The African Development Bank is set to release an additional $27.41 million to implement Phase II of its flagship agricultural initiative, “Technologies for African Agricultural Transformation” (TAAT).
The goal is to increase farming households’ productivity and incomes by giving them access to climate-resilient technologies in 36 low-income African countries by 2025. The decision to make this new disbursement was taken in Abidjan by the Bank Group’s Board of Directors on Friday, 15 July 2022.
The decision is part of the Bank’s $1.5 billion African Emergency Food Production Facility, a continent-wide initiative to avert an impending food crisis exacerbated by the war in Ukraine.
“The Bank is well positioned to harness the power of the science, knowledge and innovation needed to catalyse Africa’s agricultural transformation through this investment. The Bank already has extensive experience in agricultural development assistance in Africa, and this additional funding will help us to consolidate the achievements of TAAT-I,” said Beth Dunford, African Development Bank Group Vice President for Agriculture and Human and Social Development.

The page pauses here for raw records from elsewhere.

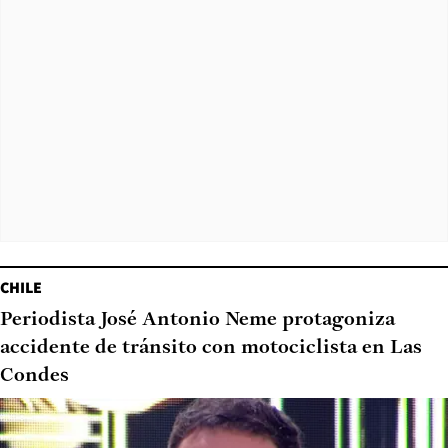
CHILE
Periodista José Antonio Neme protagoniza
accidente de tránsito con motociclista en Las
Condes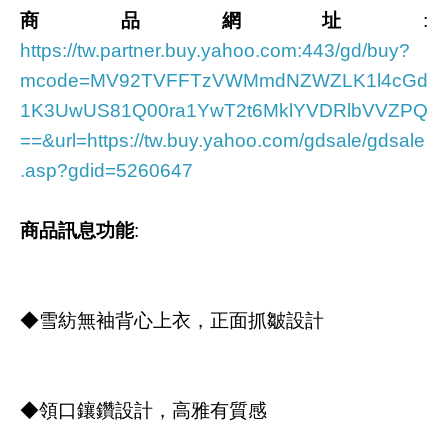
商品網址
:
https://tw.partner.buy.yahoo.com:443/gd/buy?
mcode=MV92TVFFTzVWMmdNZWZLK1l4cGd
1K3UwUS81Q00ra1YwT2t6MklYVDRlbVVZPQ
==&url=https://tw.buy.yahoo.com/gdsale/gdsale
.asp?gdid=5260647
商品訊息功能
:
◆雪紡無袖背心上衣，正面抓皺設計
◆領口鑲鑽設計，高雅有質感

“TAAT-II will help to address the challenges of strategic and economic diversification and will support the implementation of national strategies to boost agriculture and agribusiness to create jobs (green jobs), especially for young people and women,” she continued.
Committed to unlocking Africa’s agricultural potential – the continent has 60% of the world’s available arable land – and driving forward its “Feed Africa” Strategy, the African Development Bank launched the TAAT initiative in 2018. This major, continent-wide initiative aims to boost agricultural productivity in all parts of Africa.
The programme aims to double the productivity of crops, livestock and fisheries by making proven technologies available to more than 40 million agricultural producers by 2025. This will produce an additional 120 million tonnes of food and lift 130 million people out of poverty.
With this additional new funding, TAAT-II will work in partnership with African countries to support the implementation of the $1.5-billion African Emergency Food Production Facility. This facility was set up by the Bank in May 2022 to help African countries obtain additional resources for agricultural production to guard against an impending food crisis due to the war in Ukraine.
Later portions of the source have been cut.